Depois de quase três anos, o governo dos EUA confirmou a hipótese de um par de astrofísicos de Harvard, de que um objeto interestelar caiu no Oceano Pacífico.

Em um memorando anteriormente classificado, o Comando Espacial dos EUA afirmou que uma bola de fogo vista na costa de Papua Nova Guiné em 2014 foi, de fato, o primeiro meteorito interestelar conhecido por ter caído na Terra.

Embora o mais novo ramo do Pentágono não tenha revelado muito mais do que os investigadores suspeitavam, é a primeira admissão desse tipo, uma descoberta importante sobrecarregada pela burocracia e papelada.

A conclusão em si não é nova, foi originalmente levantada pelo astrofísico teórico de Harvard Amir Siraj e seu mentor Avi Loeb em um estudo preliminar de 2019(clique aqui para ver).

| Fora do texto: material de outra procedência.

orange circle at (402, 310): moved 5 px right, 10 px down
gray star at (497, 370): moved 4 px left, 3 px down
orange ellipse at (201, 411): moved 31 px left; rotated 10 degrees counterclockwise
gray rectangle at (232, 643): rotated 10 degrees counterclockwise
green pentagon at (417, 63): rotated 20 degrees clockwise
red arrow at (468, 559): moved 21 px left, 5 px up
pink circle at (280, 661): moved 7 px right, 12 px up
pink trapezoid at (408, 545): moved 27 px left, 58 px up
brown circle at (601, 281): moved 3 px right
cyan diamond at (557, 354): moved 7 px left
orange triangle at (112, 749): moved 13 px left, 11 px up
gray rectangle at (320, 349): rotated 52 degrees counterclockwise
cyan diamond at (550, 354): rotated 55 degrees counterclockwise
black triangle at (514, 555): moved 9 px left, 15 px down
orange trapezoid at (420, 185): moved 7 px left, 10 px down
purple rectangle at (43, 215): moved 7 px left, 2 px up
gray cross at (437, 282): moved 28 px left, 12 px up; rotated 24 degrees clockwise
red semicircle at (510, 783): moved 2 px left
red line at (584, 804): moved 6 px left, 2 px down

Desde então, os dois cientistas lutaram para que ele fosse revisado por pares, algo que foi complicado em grande parte porque os dados sobre o pequeno meteoro permaneceram confidenciais(clique aqui para ver).

O achado

A descoberta de ‘Oumuamua, um objeto interestelar com cerca de 400 metros de comprimento que foi visto deixando o sistema solar em 2017, foi a principal inspiração para os astrofísicos procurarem mais desses objetos.

O ex-chefe do Departamento de Astronomia da Universidade de Harvard, EUA, Abraham Loeb, afirma que espaçonave alienígena se aproximou de nosso planeta em 6 de setembro de 2017.
O ex-chefe do Departamento de Astronomia da Universidade de Harvard, EUA, Abraham Loeb, afirma que espaçonave alienígena se aproximou de nosso planeta em 6 de setembro de 2017.

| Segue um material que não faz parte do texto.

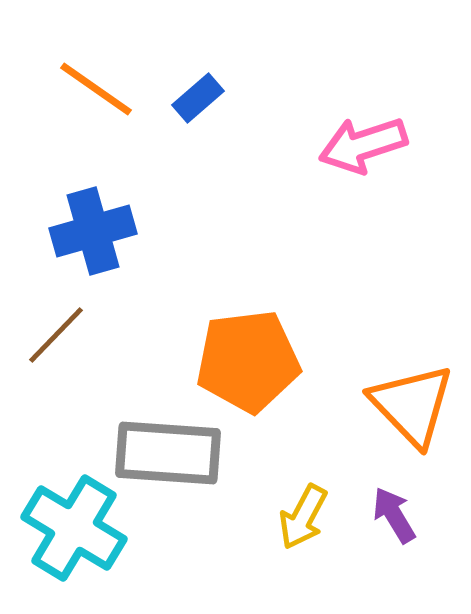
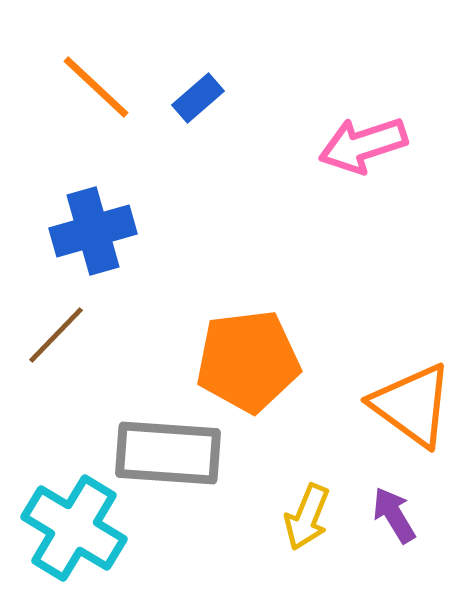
orange line: moved 2 px up; rotated 8 degrees clockwise
orange triangle: rotated 10 degrees counterclockwise
yellow arrow: moved 4 px right; rotated 6 degrees counterclockwise
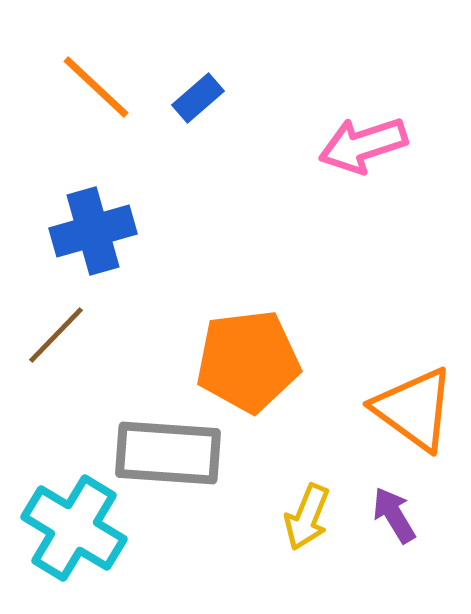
orange triangle: moved 2 px right, 4 px down
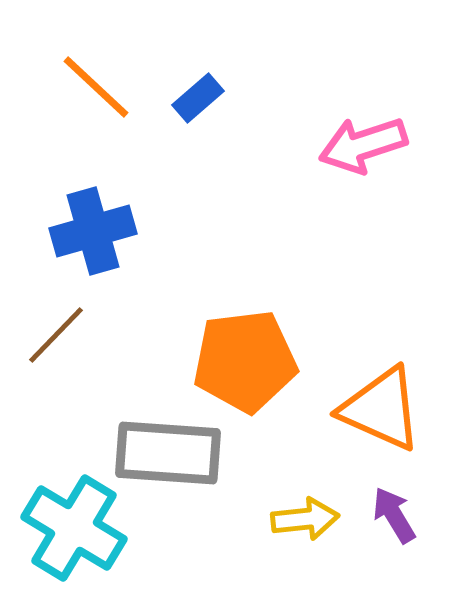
orange pentagon: moved 3 px left
orange triangle: moved 33 px left; rotated 12 degrees counterclockwise
yellow arrow: moved 2 px left, 2 px down; rotated 118 degrees counterclockwise
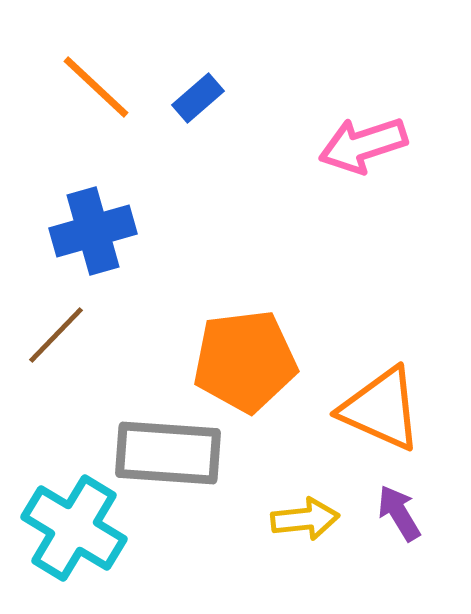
purple arrow: moved 5 px right, 2 px up
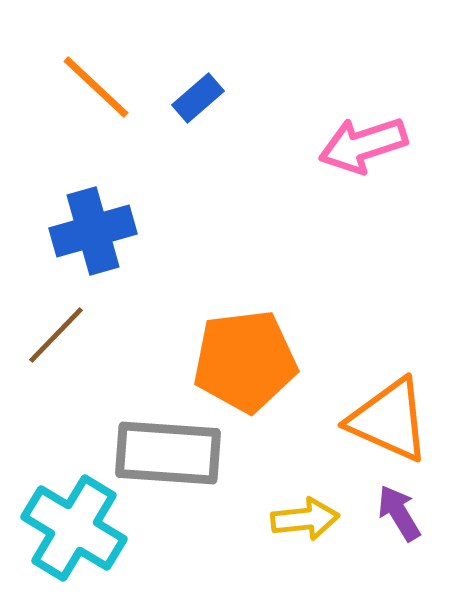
orange triangle: moved 8 px right, 11 px down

Loeb, que especulou que ‘Oumuamua poderia ter sido uma peça de tecnologia alienígena, sugeriu que Siraj verificasse um banco de dados de bolas de fogo e impactos de meteoritos gerenciados pelo Centro de Estudos de Objetos Próximos à Terra (CNEOS) na NASA.

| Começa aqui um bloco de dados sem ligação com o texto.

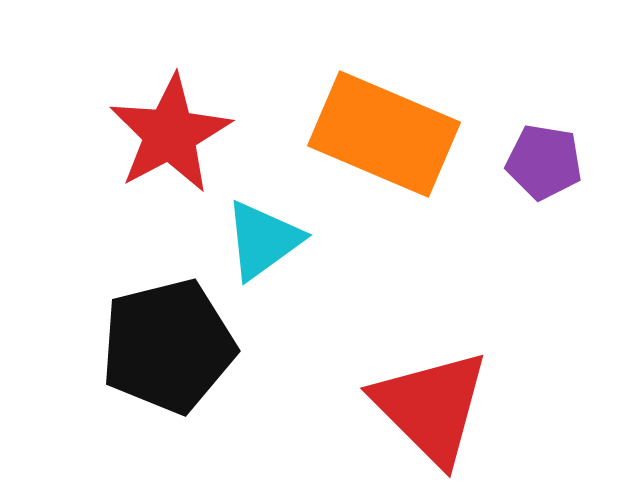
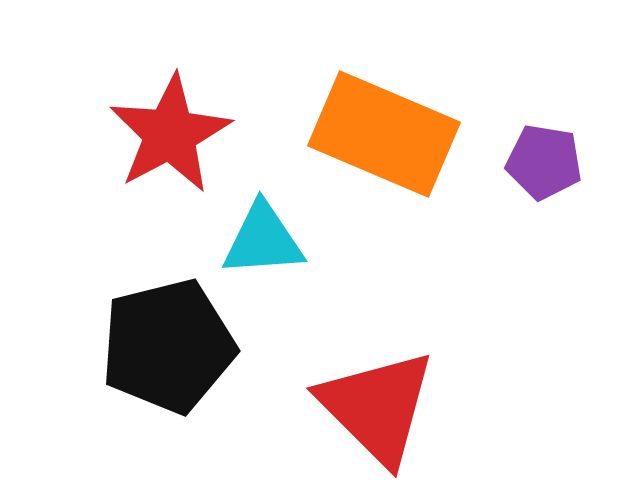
cyan triangle: rotated 32 degrees clockwise
red triangle: moved 54 px left
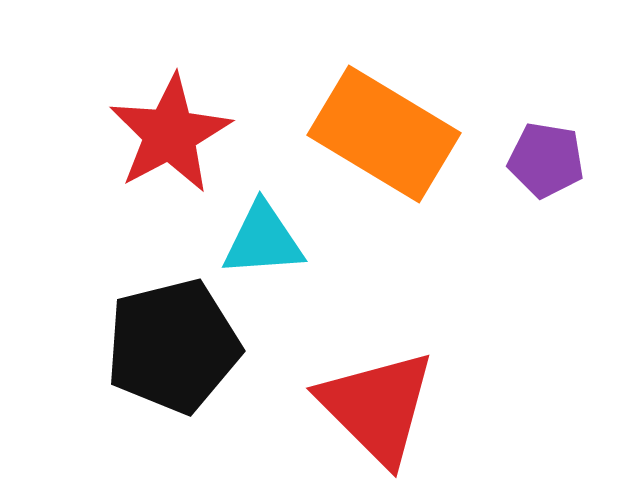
orange rectangle: rotated 8 degrees clockwise
purple pentagon: moved 2 px right, 2 px up
black pentagon: moved 5 px right
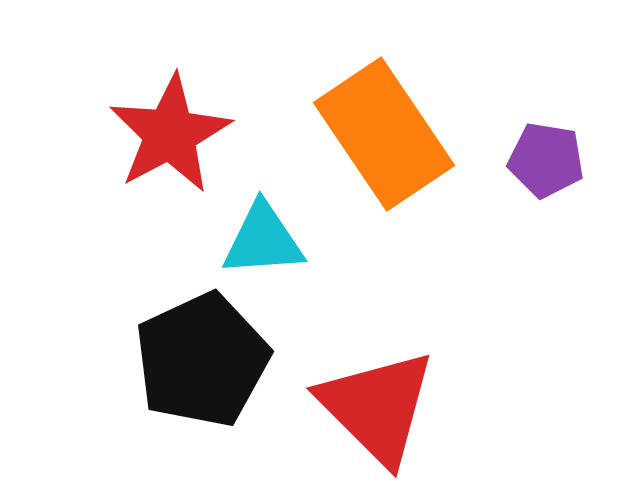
orange rectangle: rotated 25 degrees clockwise
black pentagon: moved 29 px right, 14 px down; rotated 11 degrees counterclockwise
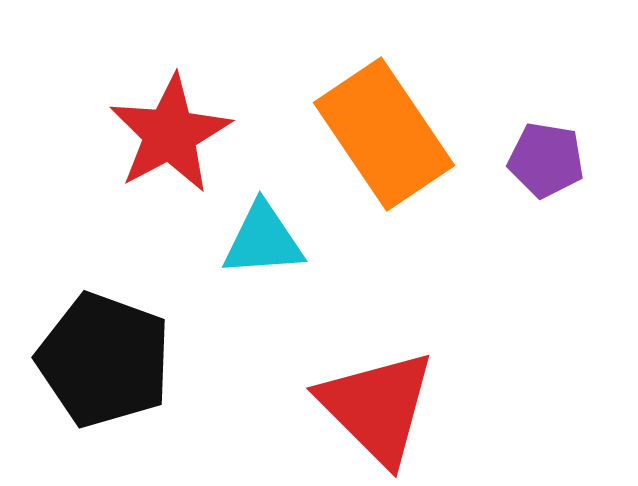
black pentagon: moved 98 px left; rotated 27 degrees counterclockwise
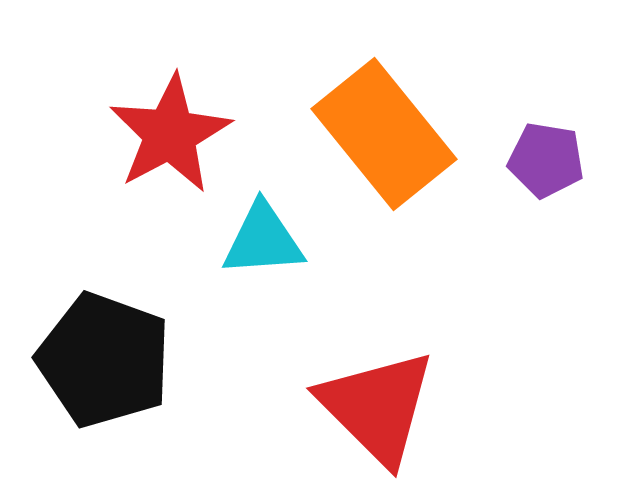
orange rectangle: rotated 5 degrees counterclockwise
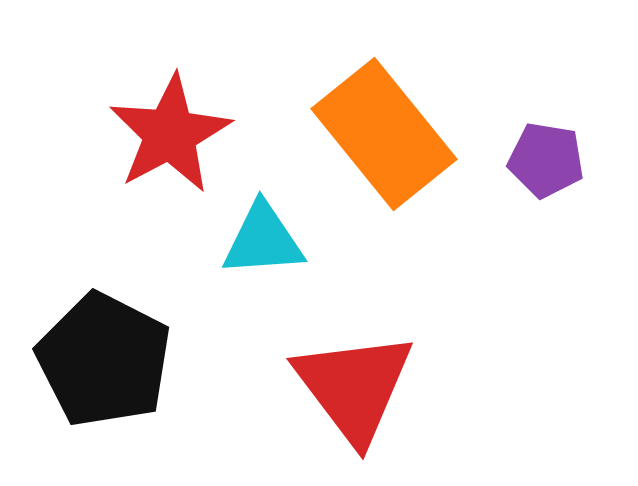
black pentagon: rotated 7 degrees clockwise
red triangle: moved 23 px left, 20 px up; rotated 8 degrees clockwise
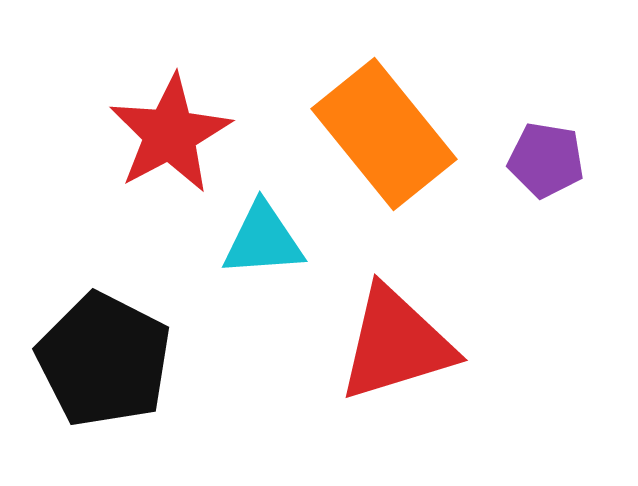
red triangle: moved 42 px right, 43 px up; rotated 50 degrees clockwise
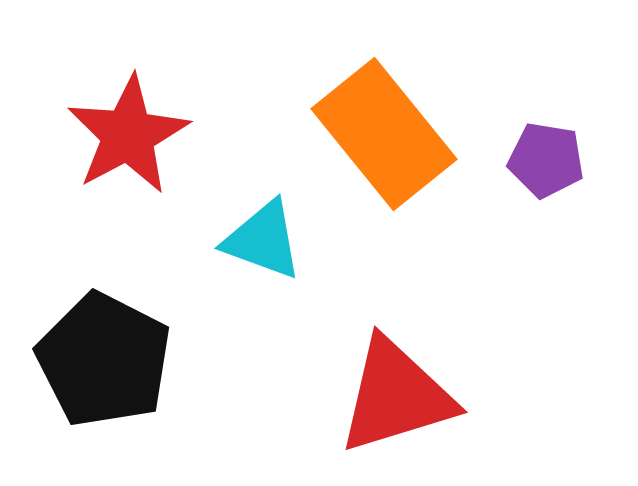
red star: moved 42 px left, 1 px down
cyan triangle: rotated 24 degrees clockwise
red triangle: moved 52 px down
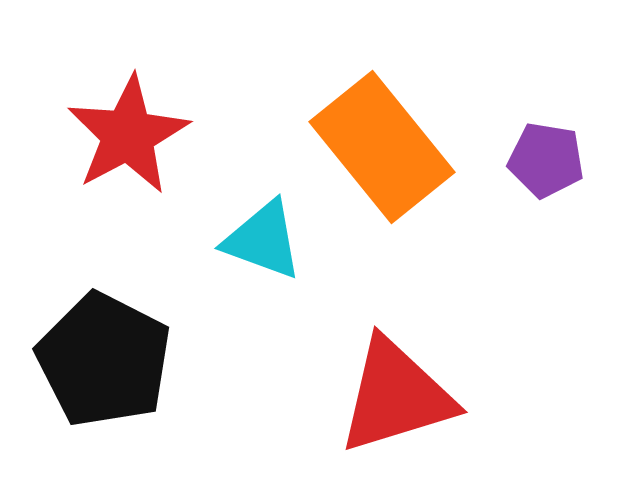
orange rectangle: moved 2 px left, 13 px down
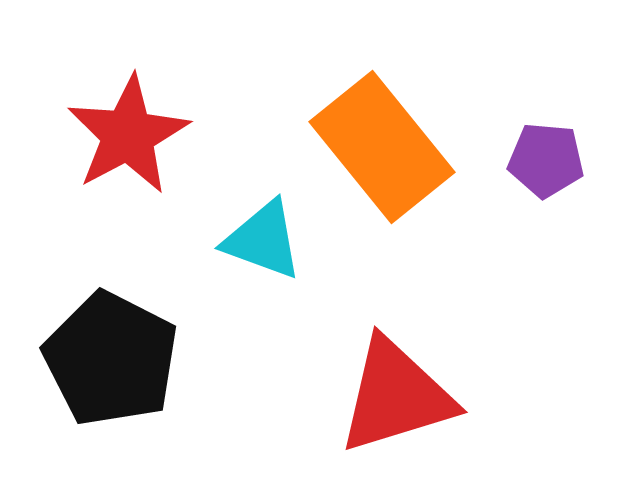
purple pentagon: rotated 4 degrees counterclockwise
black pentagon: moved 7 px right, 1 px up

Há quase 1.000 acertos registrados no banco de dados, mas uma bola de fogo que explodiu perto da Ilha Manus em 8 de janeiro de 2014 chamou a atenção de Siraj devido a uma velocidade incomumente rápida de mais de 130.000 milhas por hora.

Esse ritmo vertiginoso sugeriu:

“Uma possível origem nas profundezas de um sistema planetário ou uma estrela no disco espesso da Via Láctea”,

eles publicaram em seu estudo de 2019.

Amir Siraj, astrofísico e pianista
Amir Siraj, astrofísico e pianista foi coautor de um artigo na revista Nature sobre o impactor Chicxulub, o objeto que se acredita ser responsável pela extinção dos dinossauros.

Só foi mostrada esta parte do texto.